Ferussac, dans un bulletin de 1823, commente cet ouvrage : « Par un assemblage de lignes et à l’aide de quelque mots, il exprime des faits et des théories dont l’explication exigerait des pages entières ; au moyen de ces lignes et de ces mots, il construit des figures auxquelles il a donné le nom de Diagrammes. Ces figures sont au nombre de 360, comprises dans 112 planches. Chacune d’elles représente une opération chimique souvent très compliquée ; agents, produits de l’opération, théorie des phénomènes, jeu des attractions, tout s’y trouve mis en action. Chaque corps élémentaire est représenté par une bande dont l’interligne est remplie soit par des points, soit par des hachures horizontales , obliques ou verticales , différence indispensable pour éviter la confusion; ces bandes entrelacées de diverses manières ont une direction déterminée par le rôle que joue dans l’opération l’élément qu’elles représentent. Leurs extrémités se relèvent si l’élément doit se dégager , elles se baissent au contraire si l’élément doit se précipiter. A l’ aide de ces figures l’auteur représente jusqu’aux atomes inventés par Dalton pour donner une idée de la composition des corps. Il assigne une forme à ces atomes, il les groupe, il les suppose groupés dans un dissolvant sans action sur eux, et il indique le changement qui doit s’opérer s’il survient un atome d’un autre corps doué d’une affinité supérieure, en vertu de laquelle il se substitue à l’atome qu’il a déplacé. »
Les planches renfermant les diagrammes sont précédées par une série de tableaux synoptiques qui, dans un petit espace, présentent la préparation et les parties proportionnelles des produits chimiques les plus intéressants.

Le second ouvrage :

Notions générales de chimie.
Paris, V. Masson. 1853.
1 volume in-8 ; VIII, 487 pp, 24 pl aquarellées.

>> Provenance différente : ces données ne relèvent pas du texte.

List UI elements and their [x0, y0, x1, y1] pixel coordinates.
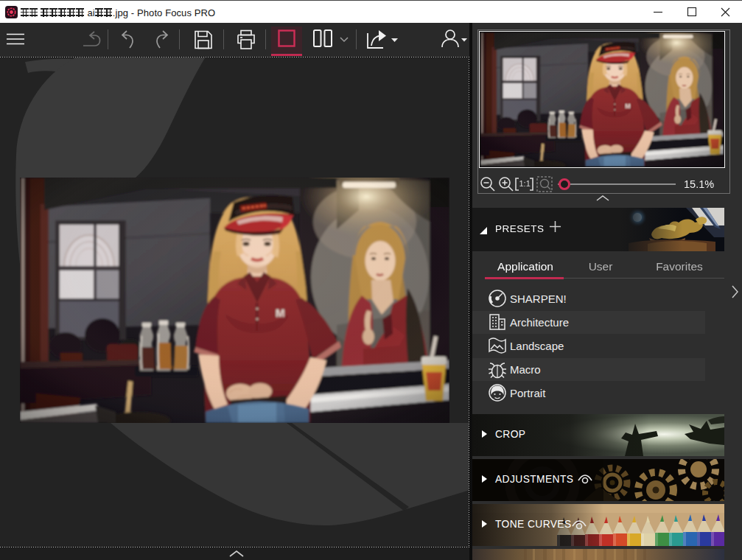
svg-text:15.1%: 15.1% [684, 178, 714, 190]
svg-text:1:1: 1:1 [519, 179, 531, 188]
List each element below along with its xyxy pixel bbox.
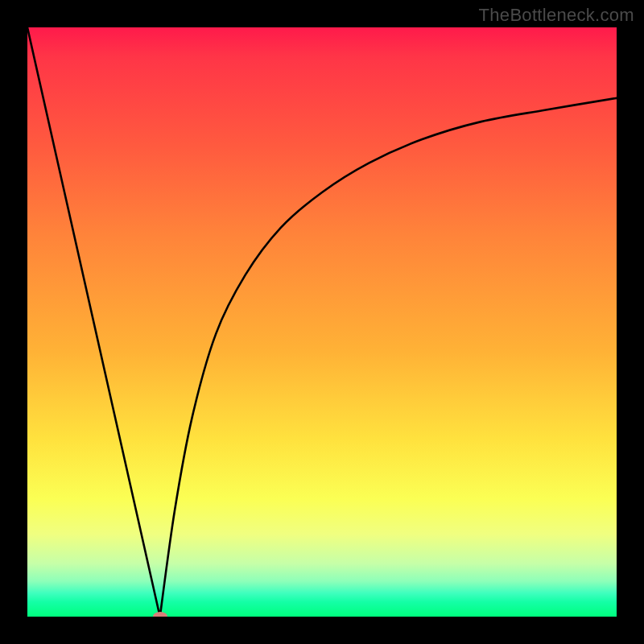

Théophile-Jules Pelouze ( 1807-1867), chimiste français, a été l’assistant de Gay-Lussac et lui a succédé en 1839 à la chaire de l’École Polytechnique jusqu’en 1845. Il a enseigné également au Collège de France et au Muséum d’histoire naturelle. En 1837, il a été élu à l’Académie des Sciences. Il a déterminé avec très grande précision le poids atomique de plusieurs éléments.
Edmond Frémy (1814-1894), a été préparateur de Pelouze au Collège de France de 1837 à 1846, suppléant de Gay-Lussac au Muséum d’Histoire Naturelle de 1842 à 1850, puis professeur de 1850 à 1892. Il enseigna la chimie à l’Ecole Polytechnique de 1846 à 1884. Il a synthétisé rubis et émeraude. Ce cours de chimie est orné de planches aquarellées « qui représentent fidèlement la forme et la disposition des appareils employés dans les laboratoires et dans les fabriques».

Superbe, on sent bien que sur ce second ouvrage, on est résolument entré dans le 19ème siècle.Merci Bernard,H

3 Commentaires

  1. Encore un personnage capital de la Science du XVIIIe siècle.
    Il est réconfortant de constater que beaucoup des grandes lois fondamentales de la physique sont extrêmement simples : la loi de Mariotte, la loi d'ohm, la puissance électrique, les lois de la gravitation et de l'attraction électrostatique, etc. Bien sûr, dans un langage moderne, il est possible de les rendre totalement incompréhensibles, ce que certains ne manquent pas de faire.
    Mais Bernard nous démontre régulièrement que la langue peut aussi servir à se faire comprendre.